DVD/Rom-Tst Corp. -> Fehlanzeige

Installiert wurde per USB-Stick

Wie bereits mitgeteilt, hab ich den SATA-Stecker dann auch mal in freie Plätze gesteckt.

Dort wurde es auch mal gefunden. Doch nach 3x Neustart isses wieder weg.

Und wenn das BIOS das nicht findet, hilft auch kein (GRUB)Kernel-Setting

----------

## firefly

klingt entweder nach defekten kabel oder das Laufwerk hat einen knacks.

Tausch mal das SATA kabel

----------

## LuxJux

Habe in meiner Buddel-Kiste ein original-verschweißtes Tütchen mit Sata-Kabeln gefunden.

Waren sogar 2 darin.

Wer hier in letzter Zeit mitgelesen hat:

Das Spiel läuft nun. 

Test 1: Mehrmals neustarten, ob sich das DVD auch hält.

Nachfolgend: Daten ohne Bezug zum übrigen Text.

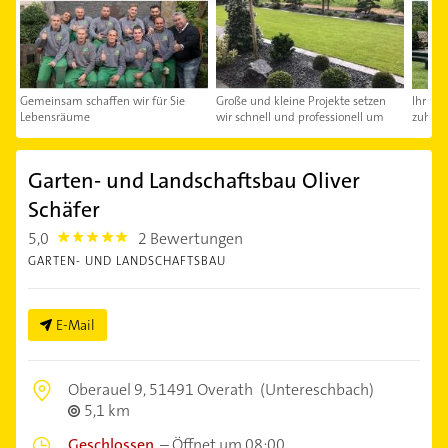
Gemeinsam schaffen wir für Sie
Große und kleine Projekte setzen
Ihr Tr
Lebensräume
wir schnell und professionell um
zuhau
Garten- und Landschaftsbau Oliver
Schäfer
5,0
2 Bewertungen
5.0
GARTEN- UND LANDSCHAFTSBAU
E-Mail
Oberauel 9,
51491 Overath
(Untereschbach)
5,1 km
Geschlossen
–
Öffnet um 08:00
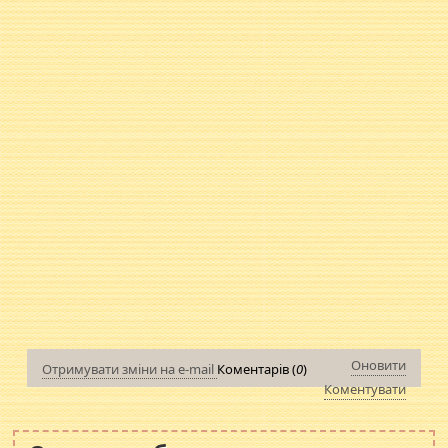
Оновити
Отримувати зміни на e-mail
Коментарів (
0
)
Коментувати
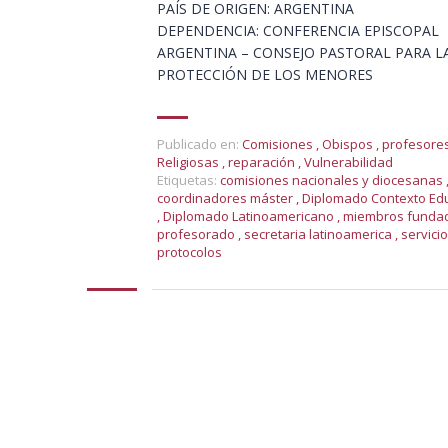
PAÍS DE ORIGEN: ARGENTINA
DEPENDENCIA: CONFERENCIA EPISCOPAL
ARGENTINA – CONSEJO PASTORAL PARA L
PROTECCIÓN DE LOS MENORES
Publicado en:
Comisiones
,
Obispos
,
profesore
Religiosas
,
reparación
,
Vulnerabilidad
Etiquetas:
comisiones nacionales y diocesanas
coordinadores máster
,
Diplomado Contexto Ed
,
Diplomado Latinoamericano
,
miembros funda
profesorado
,
secretaria latinoamerica
,
servicio
protocolos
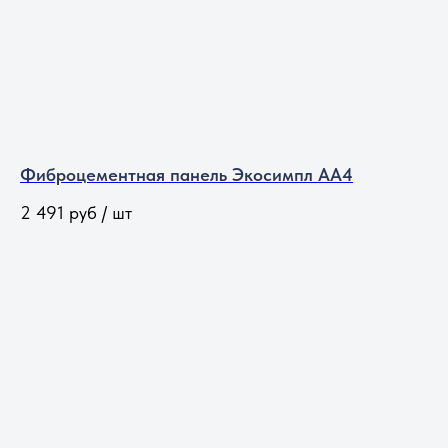
Фиброцементная панель Экосимпл АА4
2 491
руб / шт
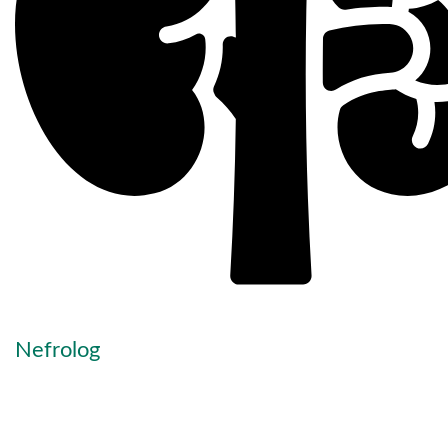
Nefrolog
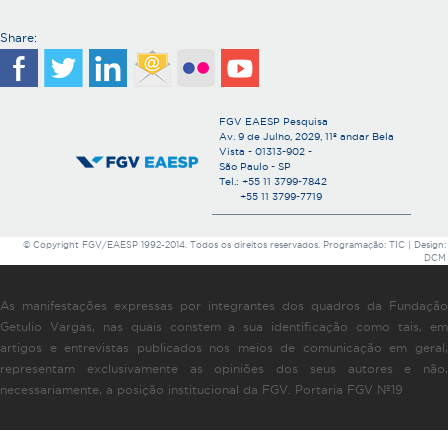
Share:
FGV EAESP Pesquisa
Av. 9 de Julho, 2029, 11º andar Bela
Vista - 01313-902 -
São Paulo - SP
Tel.: +55 11 3799-7842
+55 11 3799-7719
© Copyright FGV/EAESP 1992-2014. Todos os direitos reservados. Programação: TIC | Design:
DCM
As manifestações expressas por integrantes dos quadros da Fundação
Getulio Vargas, nas quais constem a sua identificação como tais, em
artigos e entrevistas publicados nos meios de comunicação em geral,
representam exclusivamente as opiniões dos seus autores e não,
necessariamente, a posição institucional da FGV. Portaria FGV Nº19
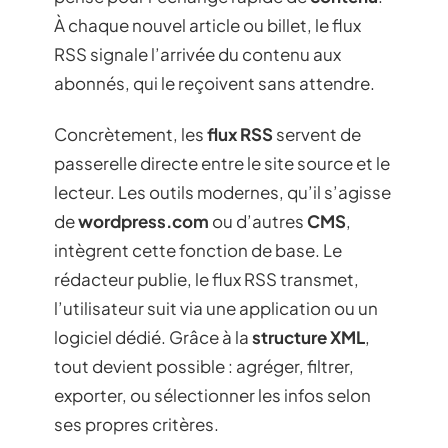
À chaque nouvel article ou billet, le flux
RSS signale l’arrivée du contenu aux
abonnés, qui le reçoivent sans attendre.
Concrètement, les
flux RSS
servent de
passerelle directe entre le site source et le
lecteur. Les outils modernes, qu’il s’agisse
de
wordpress.com
ou d’autres
CMS
,
intègrent cette fonction de base. Le
rédacteur publie, le flux RSS transmet,
l’utilisateur suit via une application ou un
logiciel dédié. Grâce à la
structure XML
,
tout devient possible : agréger, filtrer,
exporter, ou sélectionner les infos selon
ses propres critères.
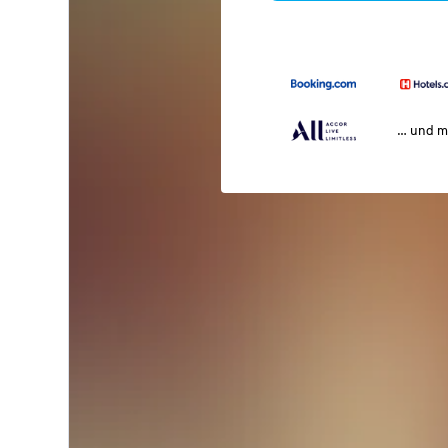
… und m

Test 2: Helligkeit anpassen. Und den GK3-GraphikOptionen-Booster testen (gibts auf sourceforge)

Edit: Ich setz das mal noch nicht auf <gelöst>Last edited by LuxJux on Tue Jan 16, 2018 11:01 pm; edited 2 times in total

----------

## LuxJux

So. Letzte Chance. Wine "repariert" die Graphik im Spiel nicht.

Sollte das jetzt mit playonlinux auch nicht funzen, hab ich mir wohl das falsche Spiel ausgesucht.

O-DVD geht ja jetzt wieder (hoffentlich auch auf Dauer)

Edit: Und bitte entschuldigt das kreuzquerhinundher

----------

## LuxJux

Abschließend: (übergreifende Themen)

GK3 läuft weder mit Win, Wine oder playonlinux. (Spiel läuft zwar schon....doch die Graphikfehler.....ist halt zu alt)

deshalb kam Syberia3 ins Spiel.

Auch dieses Spiel läuft. (Sowohl mit Wine als auch mit playonlinux) Das Introvideo ist fehlerfrei.

Im Spiel selber werden die Shader, Vertex, Vortex ??? jedoch nicht korrekt gesampelt.

Kate ist halbunsichtbar und von Kurk gibts auch nur einen ungerenderten Kopf. 1. Spielszene (ist wohl zu neu)

P.S.: Hab jedoch die Steam-Version nicht. Evtl. gibts ja schon einen Patch dafür

----------